La Pesanteur et la grâce
LA PESANTEUR ET LA GRACE
PAR
SIMONE WEIL
10 18
© 1948 by Librairie Plon Droits de reproduction et de
traduction réservés pour tous pays, y compris l’U.R.S.S.
INTRODUCTION
La Pesanteur et la Grâce que nous offrons aujourd’hui au
grand public est un recueil de pensées consacrées à l’étude des problèmes
surnaturels. Elles sont extraites des cahiers intimes tenus entre 1940 et 1942,
pendant l’occupation allemande, par une jeune fille juive, professeur de
philosophie. Ce livre admirable rejoint Pascal et Kierkegaard. Il parut en 1948.
Son auteur était mort cinq ans avant en Angleterre laissant derrière elle une
œuvre immense, en grande partie inédite, en tout cas inconnue du public.

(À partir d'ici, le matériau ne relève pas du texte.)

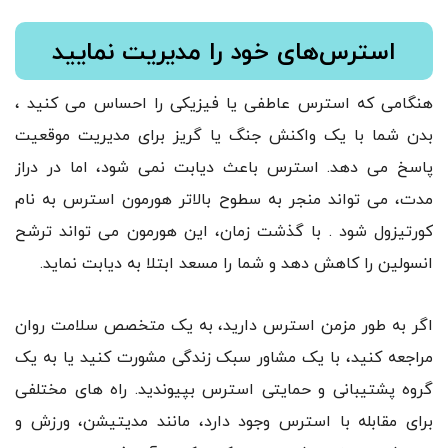
استرس‌های خود را مدیریت نمایید
هنگامی که استرس عاطفی یا فیزیکی را احساس می کنید ،
بدن شما با یک واکنش جنگ یا گریز برای مدیریت موقعیت
پاسخ می دهد. استرس باعث دیابت نمی شود، اما در دراز
مدت، می تواند منجر به سطوح بالاتر هورمون استرس به نام
کورتیزول شود . با گذشت زمان، این هورمون می تواند ترشح
انسولین را کاهش دهد و شما را مسعد ابتلا به دیابت نماید.
اگر به طور مزمن استرس دارید، به یک متخصص سلامت روان
مراجعه کنید، با یک مشاور سبک زندگی مشورت کنید یا به یک
گروه پشتیبانی و حمایتی استرس بپیوندید. راه های مختلفی
برای مقابله با استرس وجود دارد، مانند مدیتیشن، ورزش و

Les pages brûlantes, les courtes pensées que Monsieur
Gustave Thibon avait réunies sous le titre : La Pesanteur et la Grâce sont
écrites dans une langue dense et impeccable qu’anime par moment un tendre
frémissement exalté. Elles traitent des plus hauts sujets, les seuls qui
finalement importent : l’amour de Dieu, le malheur humain, la bonne
utilisation du temps, le renoncement, la charité, la pratique des vertus
surnaturelles.
La parution de ce petit livre éveilla immédiatement chez les
lecteurs un écho retentissant. Un souffle pur passait soudain sur une humanité
qui » au lendemain de la guerre, n’osait plus se regarder au miroir. L’homme
venait de se montrer capable de retourner, en quelques années, à la sauvagerie
la plus cynique. Les vies avaient été sacrifiées par dizaine de millions. La
torture et les persécutions raciales étaient réapparues dans leur hideuse
férocité. Les déplacements massifs de population avaient été faits, sans aucun
respect de l’attachement passionné que les petites gens portent naturellement
aux lieux dans lesquels ils ont longtemps lutté, vécu, aimé et souffert. L’homme
était-il donc une brute définitivement matérialisée ? Une conscience
humaine comptait-elle pour rien ? Sous doutions, en 1948, de tout et de nous-mêmes.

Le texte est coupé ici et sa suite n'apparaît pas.